We have had a grim planning journey. The plethora of designations (SSI, SAC, Natura 2000 etc) on our doorstep don’t make it easy, of course. But it is the slow, disjointed and detached way planning is applied in the countryside that really does the damage. When I walk through a town or city I am struck by the sense of purpose all around me. I know from my time as a journalist, the pressure urban elected members put on officers to deliver effectively for their constituents. Things need to happen, we all need to get on. That urgency dissipates in the countryside. There seems to be no pressure on officers and their consultees to play their part in our economic survival. That’s what makes it hard to get permission in the countryside.
Do there need to be exemptions/special rules for developments in the national parks?

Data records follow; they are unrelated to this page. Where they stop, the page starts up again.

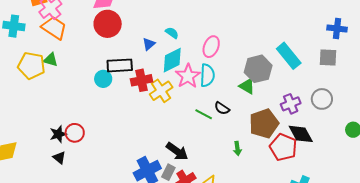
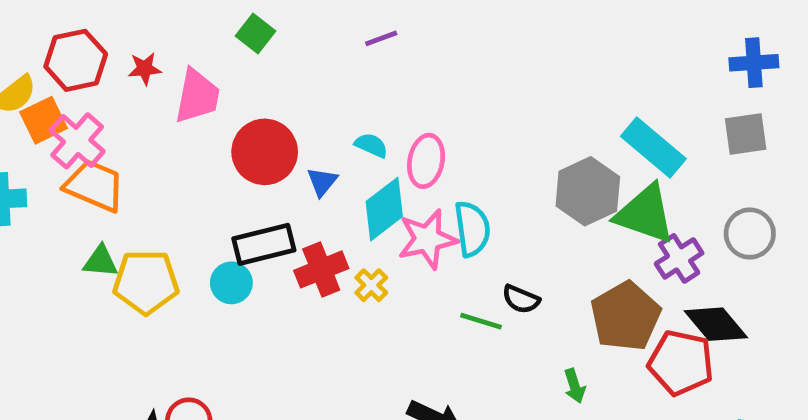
red circle: (108, 24) -> (265, 152), moved
pink ellipse: (211, 47) -> (426, 161), moved
yellow pentagon: (31, 66) -> (146, 282), moved
pink star: (188, 76) -> (427, 239), turned 30
green triangle: (247, 86) -> (645, 214), moved, size x1.6
yellow cross: (161, 91) -> (371, 285), size x0.6

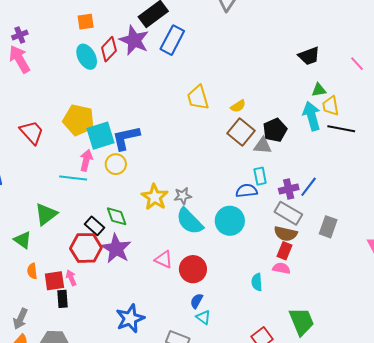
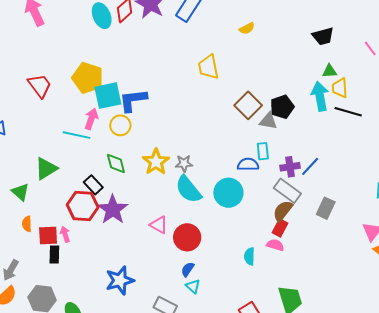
yellow semicircle: (238, 106) -> (247, 28), moved
green diamond: (117, 216) -> (116, 163), moved
brown semicircle: (286, 234) -> (283, 211), turned 110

In 1945 the Hobhouse Committee, architects of England and Wales’ national parks, gathered in my grandfather’s house up the hill from the village and settled the boundaries of what we now know as Pembrokeshire Coast National Park. This park would be different to others. Yes, it would have its remote uplands and wild coastline. But it would also encompass stretches of closely managed farmland, villages, even whole towns. It would be settled over busy, working communities. This came to be a problem when it took on the role of planning authority. By the 1990s it seemed almost to celebrate the fact it had no statutory duty to foster economic wellbeing and social cohesion of the communities over which it ruled. The fact you had a planning authority with no prerogative to deliver economic good was lethal. Planning is one of the most powerful levers of an economy. So yes, we need special rules within our national parks. Where there is wilderness, protect and nurture it. Where there is a living, working community protect and nurture it too. If you think that is going to create a conflict, give up your planning powers within those communities.
There are a lot of environmental/sustainable aspects to the Lawrenny Estate development. Tell me a bit about them and why they are important?
We had from the outset wanted this development to carry the best possible credentials in terms of sustainability. It was written into the brief for the RIBA architectural competition. I could never have envisaged we would wait 12 years before being ready to build. In that time things have moved on tremendously. I am keen to push ahead with a development that enables people to live a carbon neutral existence. That aspiration includes shared district heating and a local energy network incorporating generation, sharing and storage. We want that energy capacity to power our transport wherever possible. I have approached Cardiff University to see if they would be interested in working on the project with us. It’s early days, but it’s very exciting.
Nationally, do you think there needs to be a greater focus on the specific housing needs of people living in rural areas. What would you like to see done?
I would like to see community land trusts set up on land bordering existing settlements. I would like a bespoke help to buy package in rural areas that sees local people who want to purchase able to get a home of their own. I would like greater focus by planning authorities on the actual needs of local people in terms of housing instead of applying a universal approach that’s tailored towards towns and cities. I would also like to see planners encourage more small developments of 5+ properties coming forward in villages. These can be game changers for a small community. People living in rural areas are very resilient and don’t ask much. However, right now there’s a heavy and inhibiting blanket over rural communities. Remove that and they will flourish.